▸ Material to process
-- Opening Marker --

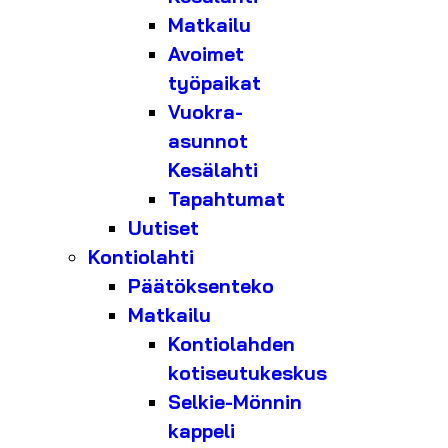
Matkailu
Avoimet
työpaikat
Vuokra-
asunnot
Kesälahti
Tapahtumat
Uutiset
Kontiolahti
Päätöksenteko
Matkailu
Kontiolahden
kotiseutukeskus
Selkie-Mönnin
kappeli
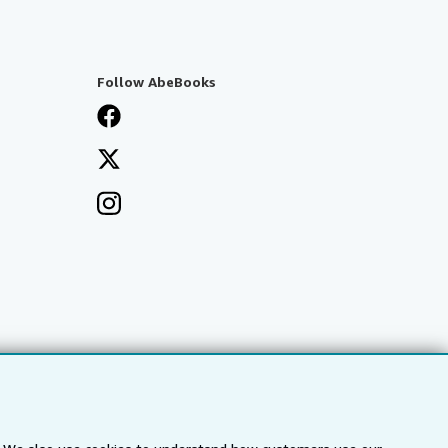
Follow AbeBooks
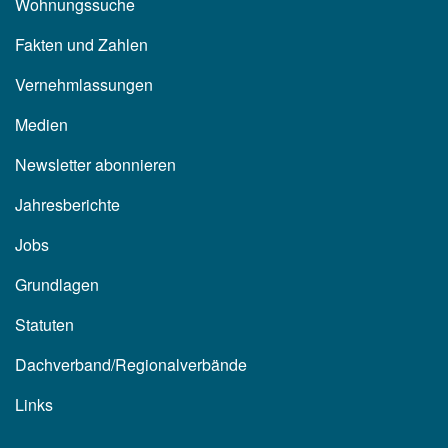
Wohnungssuche
Fakten und Zahlen
Vernehmlassungen
Medien
Newsletter abonnieren
Jahresberichte
Jobs
Grundlagen
Statuten
Dachverband/Regionalverbände
Links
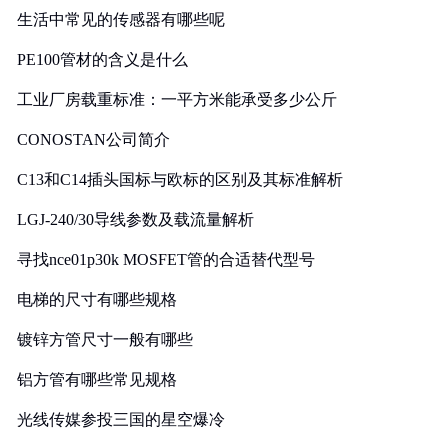
生活中常见的传感器有哪些呢
PE100管材的含义是什么
工业厂房载重标准：一平方米能承受多少公斤
CONOSTAN公司简介
C13和C14插头国标与欧标的区别及其标准解析
LGJ-240/30导线参数及载流量解析
寻找nce01p30k MOSFET管的合适替代型号
电梯的尺寸有哪些规格
镀锌方管尺寸一般有哪些
铝方管有哪些常见规格
光线传媒参投三国的星空爆冷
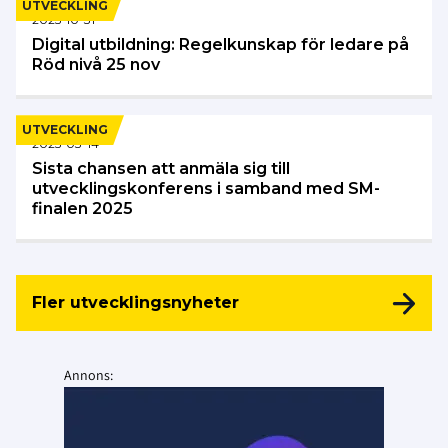
UTVECKLING
2025-10-31
Digital utbildning: Regelkunskap för ledare på
Röd nivå 25 nov
UTVECKLING
2025-03-14
Sista chansen att anmäla sig till
utvecklingskonferens i samband med SM-
finalen 2025
Fler utvecklingsnyheter
Annons:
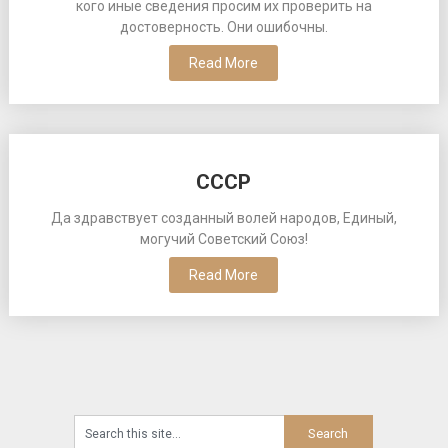
кого иные сведения просим их проверить на
достоверность. Они ошибочны.
Read More
СССР
Да здравствует созданный волей народов, Единый,
могучий Советский Союз!
Read More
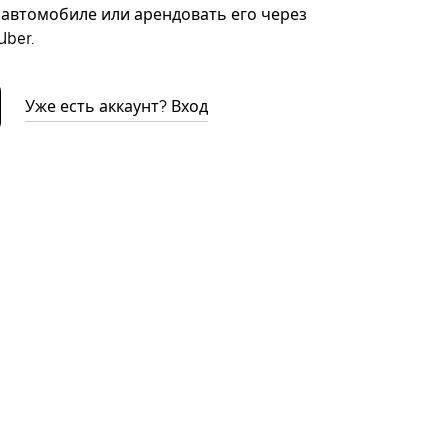
автомобиле или арендовать его через
ber.
Уже есть аккаунт? Вход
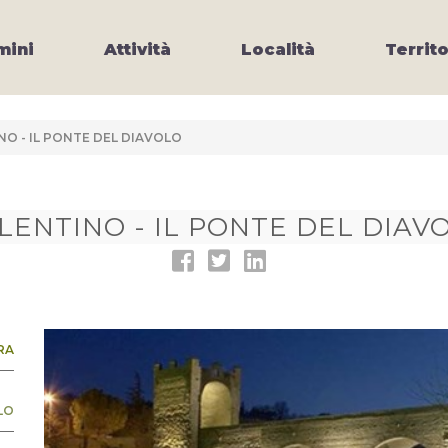
ini
Attività
Località
Territo
O - IL PONTE DEL DIAVOLO
LENTINO - IL PONTE DEL DIAV
RA
LO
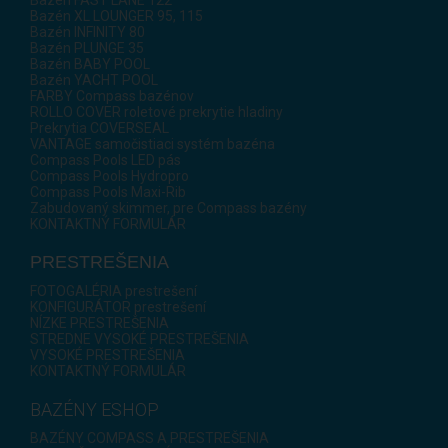
Bazén XL LOUNGER 95, 115
Bazén INFINITY 80
Bazén PLUNGE 35
Bazén BABY POOL
Bazén YACHT POOL
FARBY Compass bazénov
ROLLO COVER roletové prekrytie hladiny
Prekrytia COVERSEAL
VANTAGE samočistiaci systém bazéna
Compass Pools LED pás
Compass Pools Hydropro
Compass Pools Maxi-Rib
Zabudovaný skimmer, pre Compass bazény
KONTAKTNÝ FORMULÁR
PRESTREŠENIA
FOTOGALÉRIA prestrešení
KONFIGURÁTOR prestrešení
NÍZKE PRESTREŠENIA
STREDNE VYSOKÉ PRESTREŠENIA
VYSOKÉ PRESTREŠENIA
KONTAKTNÝ FORMULÁR
BAZÉNY ESHOP
BAZÉNY COMPASS A PRESTREŠENIA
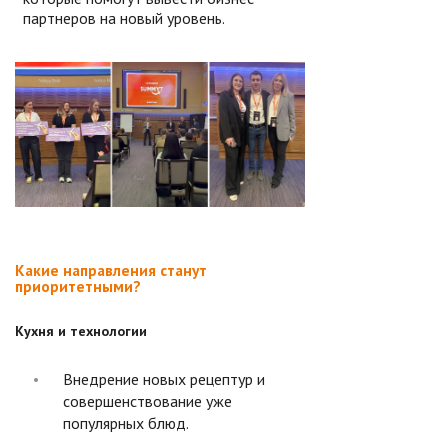
партнеров на новый уровень.
Какие направления станут
приоритетными?
Кухня и технологии
Внедрение новых рецептур и
совершенствование уже
популярных блюд.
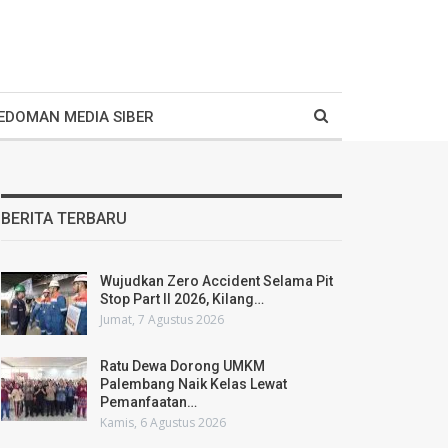
EDOMAN MEDIA SIBER
BERITA TERBARU
Wujudkan Zero Accident Selama Pit
Stop Part II 2026, Kilang…
Jumat, 7 Agustus 2026
Ratu Dewa Dorong UMKM
Palembang Naik Kelas Lewat
Pemanfaatan…
Kamis, 6 Agustus 2026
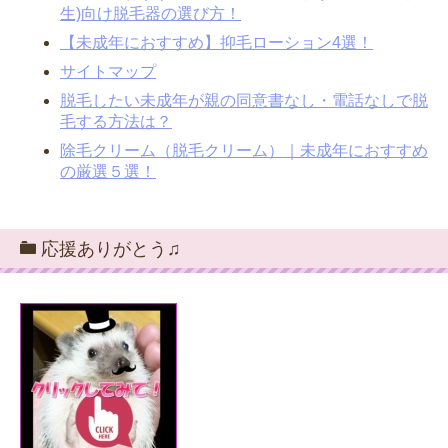
生)向け脱毛器の選び方！
【未成年におすすめ】抑毛ローション4選！
サイトマップ
脱毛したい未成年が親の同意書なし・電話なしで脱
毛する方法は？
除毛クリーム（脱毛クリーム）｜未成年におすすめ
の厳選５選！
応援ありがとう♫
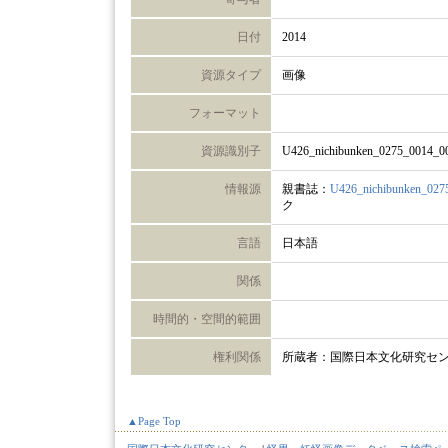
日付
2014
資源タイプ
画像
フォーマット
資源識別子
U426_nichibunken_0275_0014_0
情報源
親書誌：
U426_nichibunken_027
ク
言語
日本語
関係
時間的・空間的範囲
権利関係
所蔵者：国際日本文化研究セ
▲Page Top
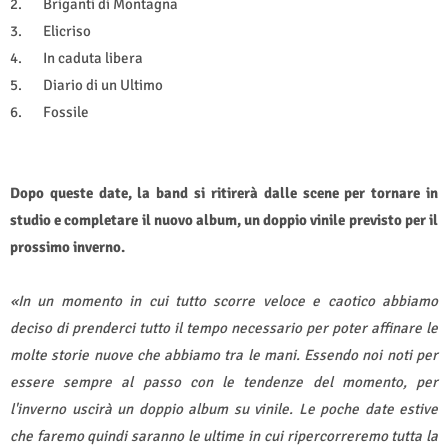
2.
Briganti di Montagna
3.
Elicriso
4.
In caduta libera
5.
Diario di un Ultimo
6.
Fossile
Dopo queste date, la band si ritirerà dalle scene per tornare in
studio e completare il nuovo album, un doppio vinile previsto per il
prossimo inverno.
«In un momento in cui tutto scorre veloce e caotico abbiamo
deciso di prenderci tutto il tempo necessario per poter affinare le
molte storie nuove che abbiamo tra le mani. Essendo noi noti per
essere sempre al passo con le tendenze del momento, per
l'inverno uscirà un doppio album su vinile. Le poche date estive
che faremo quindi saranno le ultime in cui ripercorreremo tutta la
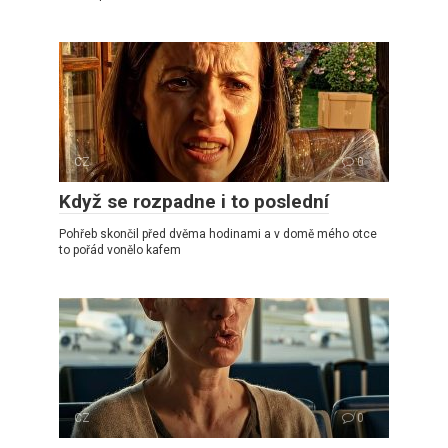
CZ
0
Když se rozpadne i to poslední
Pohřeb skončil před dvěma hodinami a v domě mého otce
to pořád vonělo kafem
CZ
0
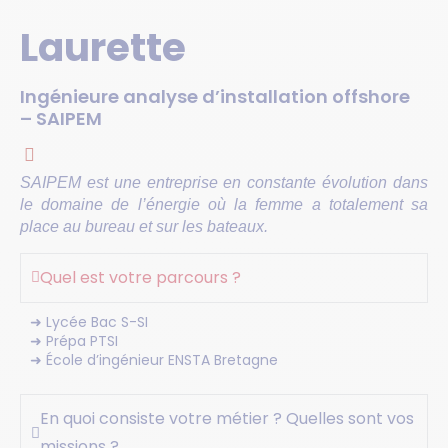
Laurette
Ingénieure analyse d’installation offshore
– SAIPEM
SAIPEM est une entreprise en constante évolution dans
le domaine de l’énergie où la femme a totalement sa
place au bureau et sur les bateaux.
Quel est votre parcours ?
➜ Lycée Bac S-SI
➜ Prépa PTSI
➜ École d’ingénieur ENSTA Bretagne
En quoi consiste votre métier ? Quelles sont vos
missions ?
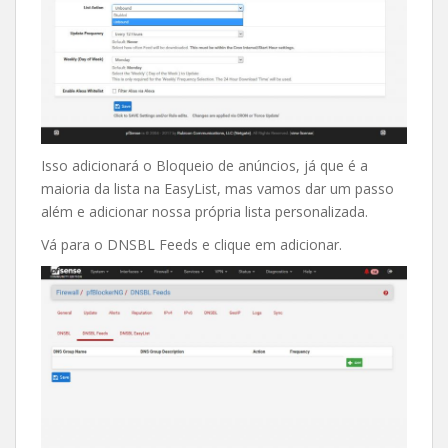
Isso adicionará o Bloqueio de anúncios, já que é a
maioria da lista na EasyList, mas vamos dar um passo
além e adicionar nossa própria lista personalizada.
Vá para o DNSBL Feeds e clique em adicionar.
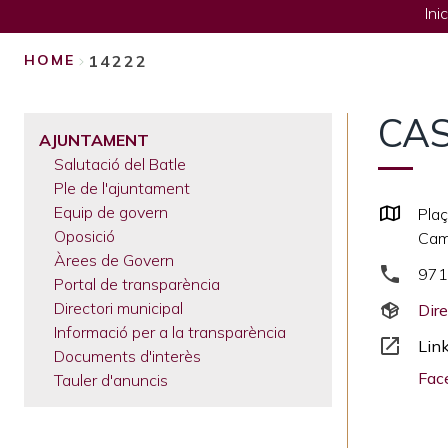
Inic
14222
HOME
BREADCRUMB
CAS
AJUNTAMENT
Salutació del Batle
Ple de l'ajuntament
Equip de govern
Plaç
Oposició
Cam
Àrees de Govern
971
Portal de transparència
Directori municipal
Dire
Informació per a la transparència
Lin
Documents d'interès
Fac
Tauler d'anuncis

-- Closing Marker --

▸ Task objective
Find how many lines of the preceding data contain "votre", and answer with that number only.

▸ Answer below
2